Tim Condon, Chief Economist at ING, credits the PBOC’s steadier USDCNY fixing policy for stemming capital outflows and is reviewing their 6.47 yearend USDCNY forecast for upward revision.
“The April trade data released yesterday lessened our fear that the pronounced slowdown in export growth in January-March would persist. The -1.8% YoY growth put year-to-date growth at -7.7%, up from -9.6% in March. We revise our full-year forecast to -6.8% from – 9.1%.
The 10.9% contraction in imports in April was more than double the consensus forecast. Unlike in in Korea where petroleum, petroleum product and gas imports explain the majority of the import decline, machinery and transport equipment imports explain a larger share of the decline in China. Based on ING’s US$40 yearend oil price forecast our full-year import growth forecast is -11.1% and our trade surplus forecast is US$635bn, up from US$603bn in 2015.
April foreign reserves data released on Saturday allayed fears that the 1.1% depreciation of the CFETS RMB index in April despite the 1.9% average DXY depreciation would trigger capital outflows. Foreign reserves increased for a second consecutive month to US$3.219trn, up US$6.4bn from March. We believe the authorities can live with capital outflows as long as foreign reserves stay above US$3trn, implying monthly declines of c.US$20bn.

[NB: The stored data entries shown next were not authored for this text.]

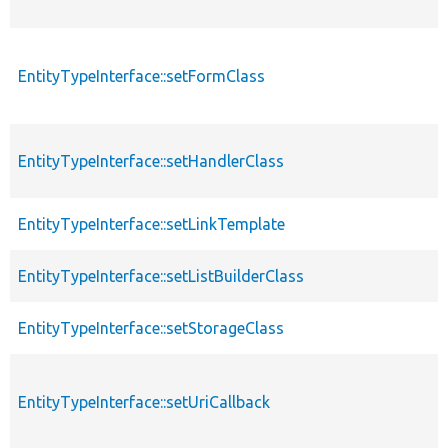
EntityTypeInterface::setFormClass
EntityTypeInterface::setHandlerClass
EntityTypeInterface::setLinkTemplate
EntityTypeInterface::setListBuilderClass
EntityTypeInterface::setStorageClass
EntityTypeInterface::setUriCallback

We credit the PBOC’s steadier USDCNY fixing policy for stemming capital outflows. We are reviewing our 6.47 yearend USDCNY forecast (spot 6.50, Bloomberg consensus 6.67, NDF 6.62) for upward revision on our view that the authorities seek to maximize NEER depreciation subject to keeping USDCNY flat or nearly flat – at most low single-digit CNY depreciation.”